O Doutor Estranho ganhou histórias lisérgicas, que brincavam com personagens de Alice no País das Maravilhas. |
Aí veio Jim Shooter e Guerras Secretas.
Guerras Secretas foi totalmente pensada pelo departamento de marketing da Marvel até no título: Guerras e secretas eram as palavras que mais chamavam a atenção nas pesquisas de mercado. Jim Shooter acreditava que mudanças radicais nos personagens aumentariam as vendas – e o departamento de marketing concordava (é famosa a proposta dele de transformar Tony Stark num mendigo – só não foi em frente porque o roteirista não topou).
Se Guerras Secretas tivesse sido um fracasso, tudo continuaria como era antes no quartel de Abrantes. Mas Guerras Secretas foi um sucesso.
Então, pensaram os executivos, o segredo do sucesso era fazer alterações radicais nos personagens e histórias guiadas por pesquisas de mercado (que nem sempre eram feitas com fãs de quadrinhos).
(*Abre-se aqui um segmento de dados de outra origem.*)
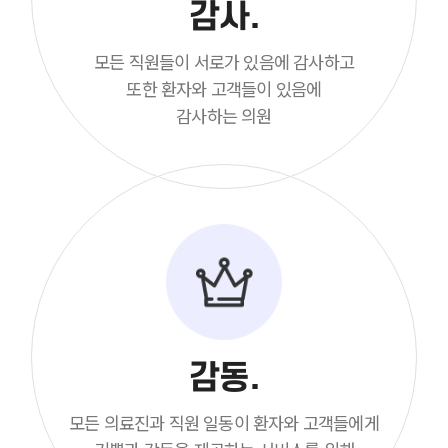
감사.
모든 직원들이 서로가 있음에 감사하고
또한 환자와 고객들이 있음에
감사하는 의원
감동.
모든 의료진과 직원 일동이 환자와 고객들에게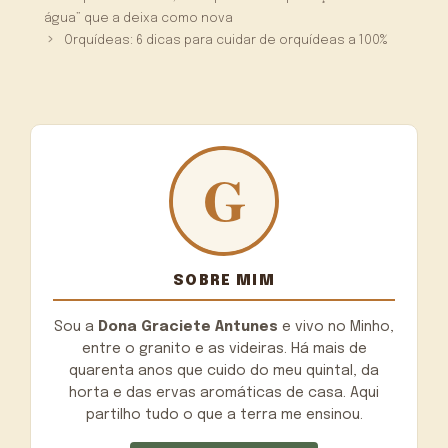
água” que a deixa como nova
Orquídeas: 6 dicas para cuidar de orquídeas a 100%
SOBRE MIM
Sou a
Dona Graciete Antunes
e vivo no Minho,
entre o granito e as videiras. Há mais de
quarenta anos que cuido do meu quintal, da
horta e das ervas aromáticas de casa. Aqui
partilho tudo o que a terra me ensinou.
Dessa forma, se as pesquisas mostravam que as pessoas achavam interessante transformar o Capitão América em uma girafa, vamos transformar o Capitão América numa girafa!
Isso também marcou uma mudança na estrutura da Marvel: os roteiristas deixaram de ser editores e perderam controle criativo dos títulos.
Enquanto isso, na DC, os artistas estavam ganhando liberdade total para trabalhar seus títulos. Frank Miller teve liberdade total em Cavaleiro das Trevas e Batman ano um. John Byrne estava tendo liberdade total para reformular o Super-homem. Alan Moore estava escrevendo Watchmen, Monstro do Pântano. Surgiu o selo Vertigo.
Ou seja: embora a Marvel continuasse vendendo bem (principalmente graças ao trabalho feito pelos artistas da Era de Bronze), era a DC que tinha se transformado na Casa da Ideias.
Embora a Marvel tenha tido algumas boas iniciativas de liberdade criativa (como Marvels), a semente plantada em Guerras Secretas continua até hoje: as histórias são pensadas pelo departamento de marketing e pelo impacto que elas provocariam no público, e não por criadores.